I feel like singing a lot of the time and sometimes in the wrong places such as the dentist’s waiting room or in a queue at the airport.  In my imagination I play out what would happen if I did sing.  That old lady over there would probably smile.  The kids would gawp and wonder if they had stepped into a movie and all the rest would study me from top to toe and think me bonkers.  None of that would matter if I could guarantee sounding good, which is never a given.  I would have to be travelling alone because being with someone else puts me in a situation of being One of Two, giving Two the right to an opinion and to take preventative action, neither of which boost conifdence.  I can feel very sure about a spontaneous decision and very unsure indeed about that same decision in the flip of one second when I am One of Two.  No, I need to be One of One if I plan to orchestrate my own flashmob without the mob.  I suspect this leaves me ‘flash’ and all my minders will roll their eyes and nod their heads at that association.

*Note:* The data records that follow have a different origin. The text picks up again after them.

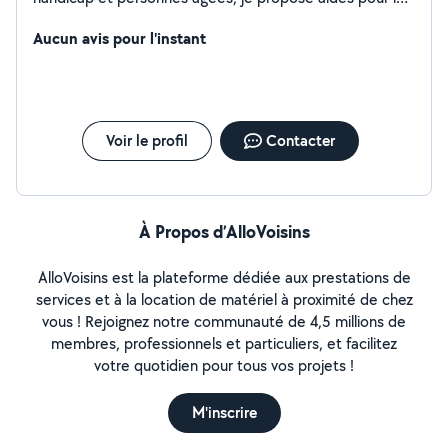
service à la personne. Soins animalier: chiens, chats,
bovins, caprins, équins, volailles... Bricolages : enduit,
Aucun avis pour l'instant
ponçage, peinture... Parcs et jardins...
Voir le profil
Contacter
À Propos d’AlloVoisins
AlloVoisins est la plateforme dédiée aux prestations de
services et à la location de matériel à proximité de chez
vous ! Rejoignez notre communauté de 4,5 millions de
membres, professionnels et particuliers, et facilitez
votre quotidien pour tous vos projets !
M'inscrire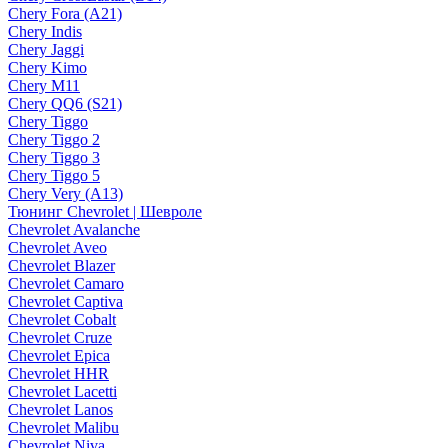
Chery Fora (A21)
Chery Indis
Chery Jaggi
Chery Kimo
Chery M11
Chery QQ6 (S21)
Chery Tiggo
Chery Tiggo 2
Chery Tiggo 3
Chery Tiggo 5
Chery Very (A13)
Тюнинг Chevrolet | Шевроле
Chevrolet Avalanche
Chevrolet Aveo
Chevrolet Blazer
Chevrolet Camaro
Chevrolet Captiva
Chevrolet Cobalt
Chevrolet Cruze
Chevrolet Epica
Chevrolet HHR
Chevrolet Lacetti
Chevrolet Lanos
Chevrolet Malibu
Chevrolet Niva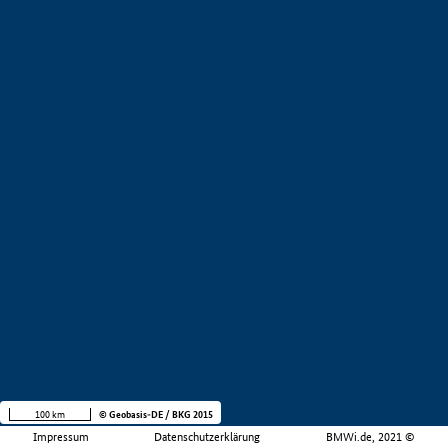
100 km
© Geobasis-DE / BKG 2015
Impressum
Datenschutzerklärung
BMWi.de, 2021 ©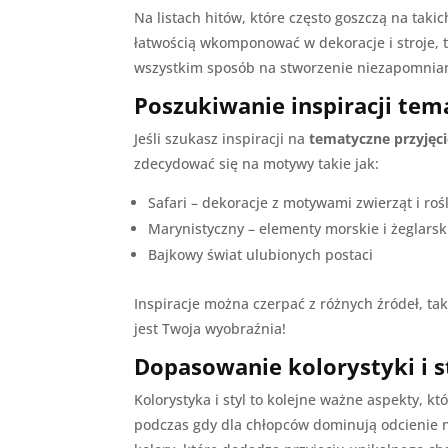
Na listach hitów, które często goszczą na taki
łatwością wkomponować w dekoracje i stroje, t
wszystkim sposób na stworzenie niezapomnian
Poszukiwanie inspiracji te
Jeśli szukasz inspiracji na
tematyczne przyjęc
zdecydować się na motywy takie jak:
Safari – dekoracje z motywami zwierząt i roś
Marynistyczny – elementy morskie i żeglarsk
Bajkowy świat ulubionych postaci
Inspiracje można czerpać z różnych źródeł, ta
jest Twoja wyobraźnia!
Dopasowanie kolorystyki i s
Kolorystyka i styl to kolejne ważne aspekty, 
podczas gdy dla chłopców dominują odcienie n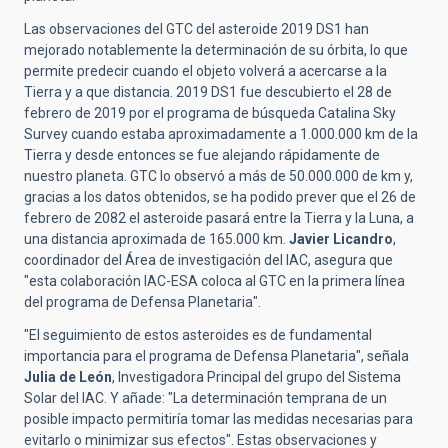
Las observaciones del GTC del asteroide 2019 DS1 han
mejorado notablemente la determinación de su órbita, lo que
permite predecir cuando el objeto volverá a acercarse a la
Tierra y a que distancia. 2019 DS1 fue descubierto el 28 de
febrero de 2019 por el programa de búsqueda Catalina Sky
Survey cuando estaba aproximadamente a 1.000.000 km de la
Tierra y desde entonces se fue alejando rápidamente de
nuestro planeta. GTC lo observó a más de 50.000.000 de km y,
gracias a los datos obtenidos, se ha podido prever que el 26 de
febrero de 2082 el asteroide pasará entre la Tierra y la Luna, a
una distancia aproximada de 165.000 km.
Javier Licandro
,
coordinador del Área de investigación del IAC, asegura que
"esta colaboración IAC-ESA coloca al GTC en la primera línea
del programa de Defensa Planetaria".
"El seguimiento de estos asteroides es de fundamental
importancia para el programa de Defensa Planetaria", señala
Julia de León
, Investigadora Principal del grupo del Sistema
Solar del IAC. Y añade: "La determinación temprana de un
posible impacto permitiría tomar las medidas necesarias para
evitarlo o minimizar sus efectos". Estas observaciones y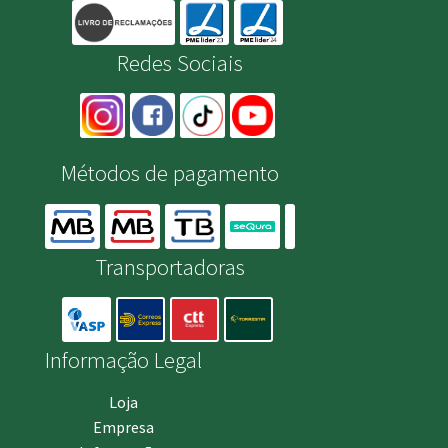
Redes Sociais
Métodos de pagamento
Transportadoras
Informação Legal
Loja
Empresa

What, I wonder, is so wrong about bursting into song all alone whilst completely sober just because other people are around?  Other people are always around.  I would have to wander a desert or fly to the moon to find no people around.  It isn’t the same singing in the shower, or the car or when the house is empty and I don’t know why but it just isn’t.  There’s a sudden joy that pre-empts a desire to sing which I just don’t feel in the shower or the car or when the house is empty.  There is something about being out in the world, being among fellow humans, being alone among the crowds;  a sort of devilment, a pixie sense of fun, a frisson of excitement at absolutely nothing.  This is when I want to jump over the railings or tightrope walk a garden wall; when pavement squares threaten bears and, in their less dangerous moments, hopscotch.  I like sitting on the pavement and I do if I feel tired of the concrete seeping into my legs but rarely, if ever, has anyone joined me.  Why do we hate to stand out in a crowd when we so long to be individual and recognised as such?  It’s about looking foolish isn’t it. (not a question)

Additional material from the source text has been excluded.